- _Action item_
Write out, word for word, every line in the data below from the one containing "Berufsreifeprüfung" to the one containing "Studierende und 726,72€ für Studierende a", both of them included.

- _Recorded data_

----

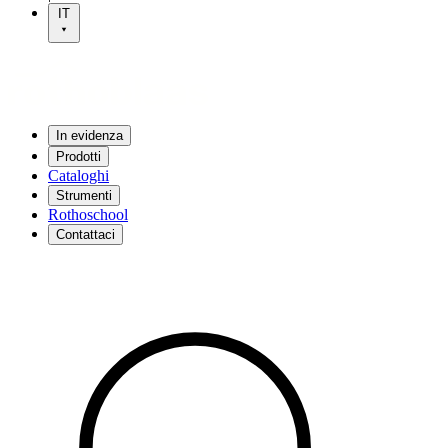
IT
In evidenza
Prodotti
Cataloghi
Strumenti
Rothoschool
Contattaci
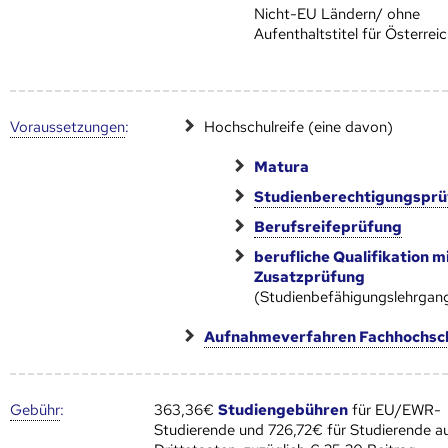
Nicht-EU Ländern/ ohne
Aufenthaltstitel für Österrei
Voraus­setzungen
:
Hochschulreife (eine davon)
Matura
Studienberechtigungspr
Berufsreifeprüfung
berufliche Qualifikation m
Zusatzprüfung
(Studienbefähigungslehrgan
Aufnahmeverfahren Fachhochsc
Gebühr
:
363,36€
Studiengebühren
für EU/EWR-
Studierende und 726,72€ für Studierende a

----

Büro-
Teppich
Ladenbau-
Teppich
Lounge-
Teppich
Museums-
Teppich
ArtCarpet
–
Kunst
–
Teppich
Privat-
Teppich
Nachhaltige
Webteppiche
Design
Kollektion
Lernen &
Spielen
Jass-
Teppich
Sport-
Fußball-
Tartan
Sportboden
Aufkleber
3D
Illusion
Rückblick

----

- _Solved problem_
Berufsreifeprüfung
berufliche Qualifikation m
Zusatzprüfung
(Studienbefähigungslehrgan
Aufnahmeverfahren Fachhochsc
Gebühr
:
363,36€
Studiengebühren
für EU/EWR-
Studierende und 726,72€ für Studierende a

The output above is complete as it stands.